Before me the ld. AR reiterated the submissions made before the Assessing Officer and CIT(A) and further submitted that the amount in dispute was paid as professional charges to a firm M/s. M B Athwale & Co., Chartered Accountants for giving various professional services on retainership basis. It was further submitted that professional fees was also paid to a separate legal consultant for giving advice on legal matters concerning the society. It was further submitted that payment of professional fees was for the purpose of society’s activities, without which it would not be possible to carry out various functions prescribed under the Act. He further submitted that the advance which was received from the Members of society to meet the expenditure involved in running the society is temporarily invested in Nationalized Bank and the interest earned is a business income and cannot be assessed as ‘Income from other sources’. He therefore, submitted that addition made by Assessing Officer is not called for. He further relied on the decisions in the case of CIT Vs. Maruti Employees Co- Operative House Building Society Ltd. (2010) 320 ITR 254 (P&H), M/s. Marvel Vivacity Condominium Vs. ITO in for A.Y. 2013-14, order dated 27.03.2019 and in the case of Nivedita Garden Condominium Vs. ITO in ITA No.1210/PUN/2019, for A.Y. 2016-17, order dated 07.10.2019. He therefore, submitted that the claim of assessee be allowed.
The ld. DR on the other hand supported the orders of Assessing Officer and CIT(A).
I have heard the rival submissions and perused the material on record. The issue in the present appeal is about the denial of deduction of professional fees and holding it to be out of other sources. It is an undisputed fact that the assessee is a housing society. I find that identical issue arose before the Tribunal in the case of Nivedita Garden Condominium Vs. ITO (supra) wherein the Tribunal has held that interest income is to be adjusted against the expenditure incurred by the assessee during the year and the same is not separately assessable in the hands of the assessee. The relevant findings of Tribunal in the case of Nivedita Garden Condominium Vs. ITO (supra) are as under:- “8. After perusing the aforesaid order of the Tribunal (supra), we find an identical issue came up before the Tribunal in the case of M/s. Marvel decided
the issue in favour of the assessee. Thus, the interest income is to be adjusted against the expenditure incurred by the assessee during the year and the same is not separately assessable in the hands of the assessee. Considering the above facts and following the rule of judicial discipline, I am of the opinion that the issue raised by the assessee in this appeal should be allowed in favour of the assessee. Thus, the ground raised by the assessee is allowed.”

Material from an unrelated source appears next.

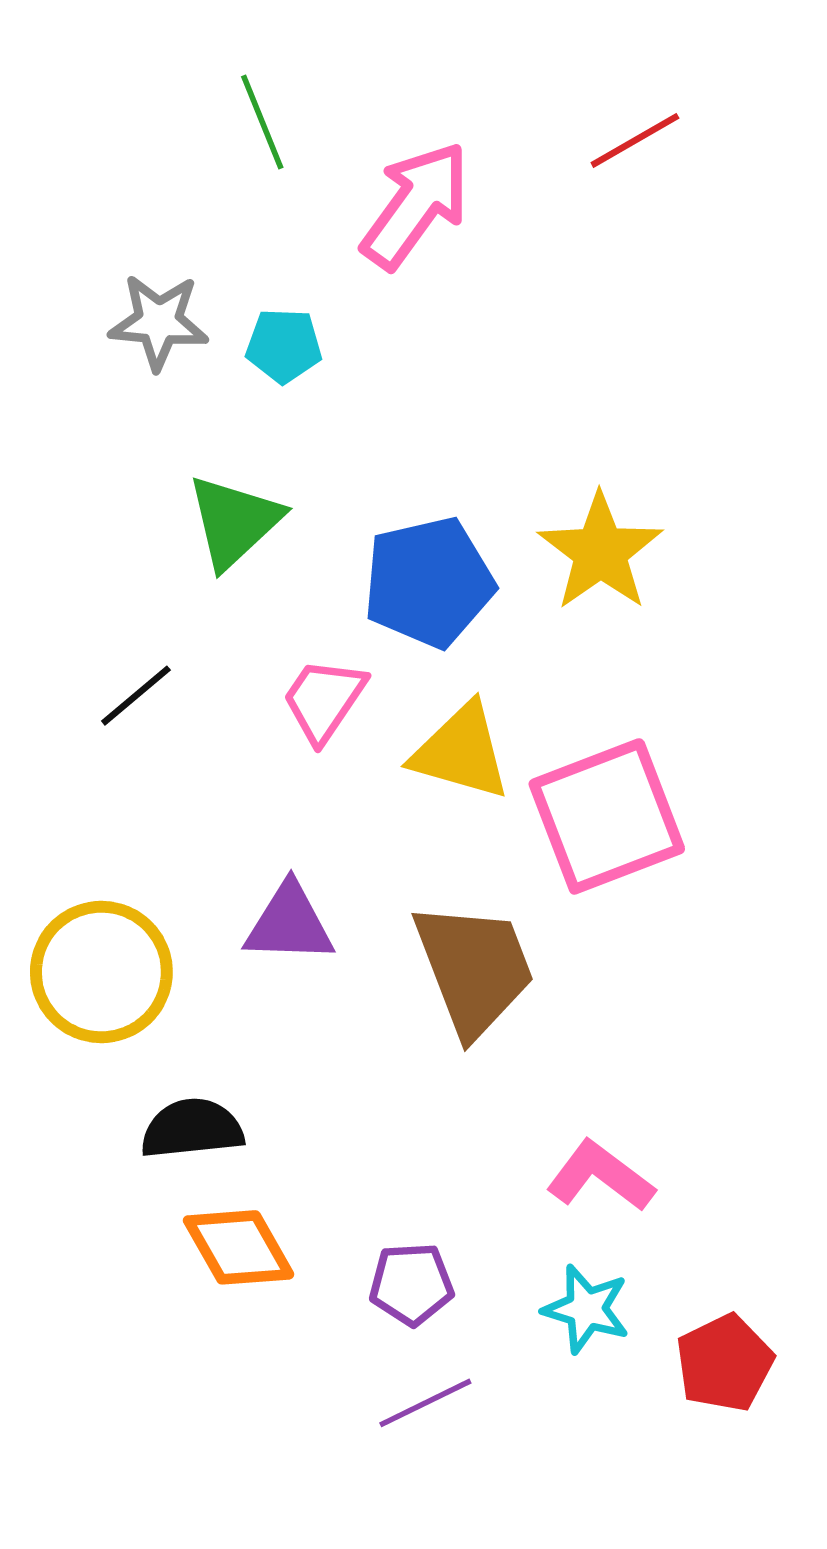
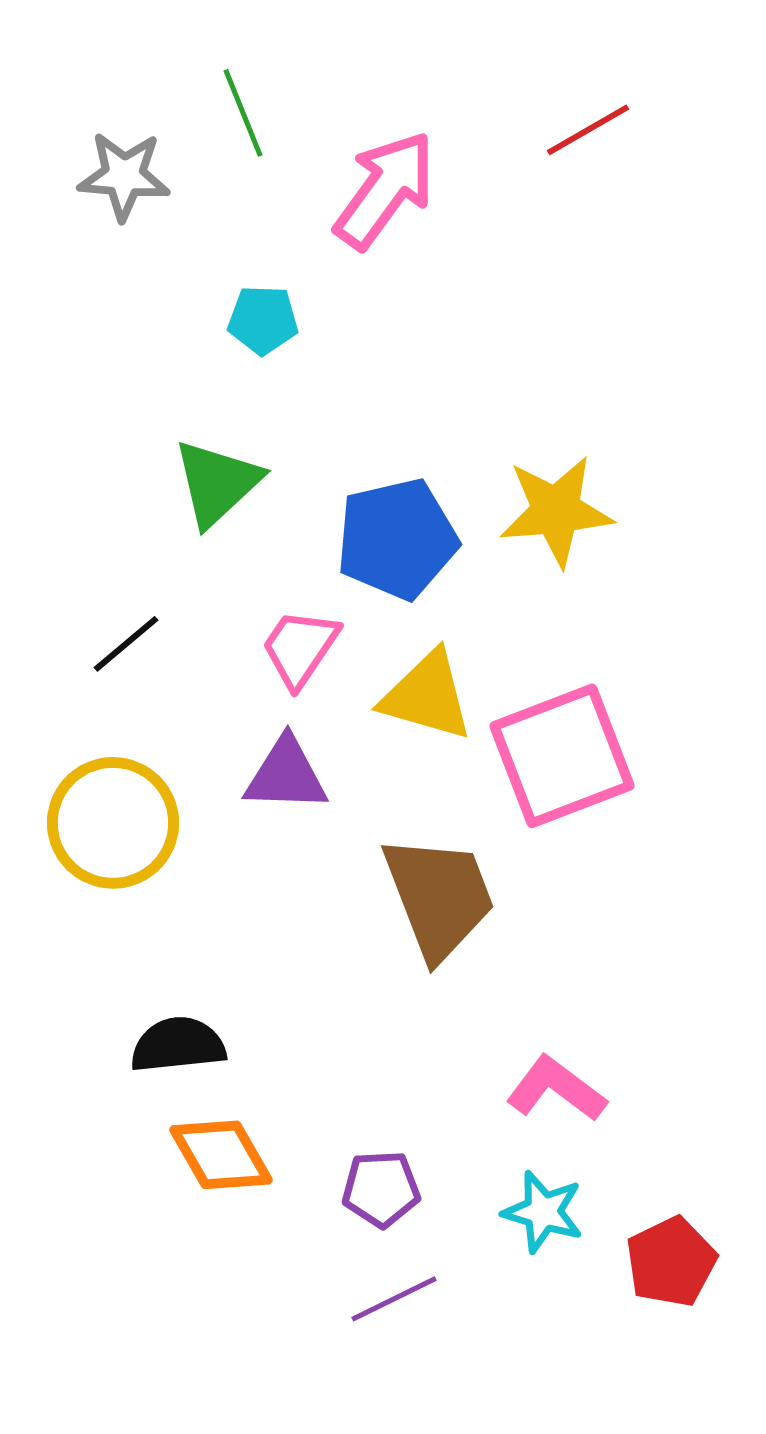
gray star: (159, 322) -> (124, 176), moved
yellow star: (600, 552) -> (556, 511), turned 30
purple triangle: (289, 923) -> (286, 775), moved
yellow circle: (101, 972) -> (113, 823), moved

Before me, the Revenue has not pointed out as to how the decision in the case of Nivedita Garden Condominium Vs. ITO (supra) would not be applicable to the present case. I therefore, following the ratio of decision in the case of Nivedita Garden Condominium Vs. ITO (supra), hold that the assessee is eligible for claim of deduction. In view of the aforesaid, the grounds raised by the assessee are allowed.
In the result, the appeal of assessee is allowed.
Order pronounced on 21st day of January, 2020.